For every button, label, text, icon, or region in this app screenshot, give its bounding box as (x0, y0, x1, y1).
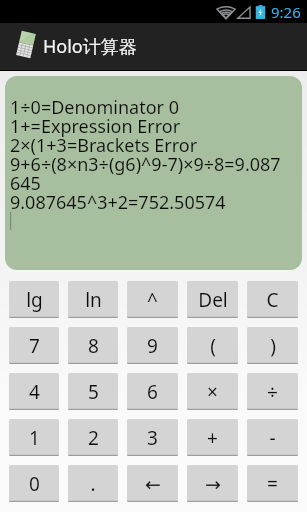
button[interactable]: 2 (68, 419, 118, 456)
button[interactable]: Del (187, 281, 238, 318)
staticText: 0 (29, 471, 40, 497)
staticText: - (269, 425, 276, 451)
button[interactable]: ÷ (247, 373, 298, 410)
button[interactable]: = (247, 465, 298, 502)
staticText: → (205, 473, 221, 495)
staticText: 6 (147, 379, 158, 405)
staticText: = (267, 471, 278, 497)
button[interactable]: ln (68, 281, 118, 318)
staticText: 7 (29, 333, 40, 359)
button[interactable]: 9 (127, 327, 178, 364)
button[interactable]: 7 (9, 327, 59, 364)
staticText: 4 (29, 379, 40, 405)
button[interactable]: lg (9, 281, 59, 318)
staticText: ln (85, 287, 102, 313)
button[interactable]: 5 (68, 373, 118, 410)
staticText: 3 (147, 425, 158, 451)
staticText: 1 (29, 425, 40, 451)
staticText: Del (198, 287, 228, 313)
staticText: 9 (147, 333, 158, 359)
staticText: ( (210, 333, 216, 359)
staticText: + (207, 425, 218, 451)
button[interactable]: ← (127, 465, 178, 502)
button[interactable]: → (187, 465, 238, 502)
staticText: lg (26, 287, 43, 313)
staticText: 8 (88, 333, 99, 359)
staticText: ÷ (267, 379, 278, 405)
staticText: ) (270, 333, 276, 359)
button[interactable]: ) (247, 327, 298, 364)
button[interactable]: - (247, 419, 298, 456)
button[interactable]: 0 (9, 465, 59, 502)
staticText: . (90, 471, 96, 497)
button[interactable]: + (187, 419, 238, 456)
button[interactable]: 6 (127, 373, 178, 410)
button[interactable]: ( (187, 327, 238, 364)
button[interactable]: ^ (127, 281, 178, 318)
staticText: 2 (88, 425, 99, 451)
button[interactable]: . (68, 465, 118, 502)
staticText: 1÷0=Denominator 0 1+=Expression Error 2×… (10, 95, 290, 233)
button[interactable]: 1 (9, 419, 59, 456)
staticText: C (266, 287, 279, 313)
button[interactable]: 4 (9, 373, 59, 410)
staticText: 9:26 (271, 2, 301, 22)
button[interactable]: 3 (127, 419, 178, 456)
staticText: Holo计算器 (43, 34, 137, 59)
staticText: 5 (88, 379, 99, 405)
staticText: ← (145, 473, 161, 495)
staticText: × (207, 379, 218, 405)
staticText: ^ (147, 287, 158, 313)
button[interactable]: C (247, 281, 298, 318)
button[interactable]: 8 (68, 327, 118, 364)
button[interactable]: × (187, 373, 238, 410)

TASK OBJECTIVE: An exact copy of the data is required, with the pictures excluded.

RESULT FOR THIS EXERCISE:
For every button, label, text, icon, or region in this app screenshot, give its bounding box as (x0, y0, x1, y1).
button[interactable]: 2 (68, 419, 118, 456)
button[interactable]: Del (187, 281, 238, 318)
staticText: 0 (29, 471, 40, 497)
staticText: - (269, 425, 276, 451)
button[interactable]: ÷ (247, 373, 298, 410)
button[interactable]: = (247, 465, 298, 502)
staticText: → (205, 473, 221, 495)
staticText: 6 (147, 379, 158, 405)
staticText: = (267, 471, 278, 497)
button[interactable]: ln (68, 281, 118, 318)
staticText: 7 (29, 333, 40, 359)
button[interactable]: 9 (127, 327, 178, 364)
button[interactable]: 7 (9, 327, 59, 364)
staticText: 4 (29, 379, 40, 405)
button[interactable]: lg (9, 281, 59, 318)
staticText: ln (85, 287, 102, 313)
button[interactable]: 5 (68, 373, 118, 410)
staticText: 3 (147, 425, 158, 451)
staticText: 1 (29, 425, 40, 451)
staticText: Del (198, 287, 228, 313)
staticText: 9 (147, 333, 158, 359)
staticText: ( (210, 333, 216, 359)
staticText: + (207, 425, 218, 451)
button[interactable]: ← (127, 465, 178, 502)
button[interactable]: → (187, 465, 238, 502)
staticText: lg (26, 287, 43, 313)
staticText: 8 (88, 333, 99, 359)
staticText: ÷ (267, 379, 278, 405)
staticText: ) (270, 333, 276, 359)
button[interactable]: ) (247, 327, 298, 364)
button[interactable]: - (247, 419, 298, 456)
button[interactable]: 0 (9, 465, 59, 502)
staticText: . (90, 471, 96, 497)
button[interactable]: + (187, 419, 238, 456)
button[interactable]: 6 (127, 373, 178, 410)
button[interactable]: ( (187, 327, 238, 364)
button[interactable]: ^ (127, 281, 178, 318)
staticText: 2 (88, 425, 99, 451)
button[interactable]: . (68, 465, 118, 502)
staticText: 1÷0=Denominator 0 1+=Expression Error 2×… (10, 95, 290, 233)
button[interactable]: 1 (9, 419, 59, 456)
staticText: C (266, 287, 279, 313)
button[interactable]: 4 (9, 373, 59, 410)
staticText: 9:26 (271, 2, 301, 22)
button[interactable]: 3 (127, 419, 178, 456)
staticText: Holo计算器 (43, 34, 137, 59)
staticText: 5 (88, 379, 99, 405)
staticText: ← (145, 473, 161, 495)
staticText: × (207, 379, 218, 405)
staticText: ^ (147, 287, 158, 313)
button[interactable]: C (247, 281, 298, 318)
button[interactable]: 8 (68, 327, 118, 364)
button[interactable]: × (187, 373, 238, 410)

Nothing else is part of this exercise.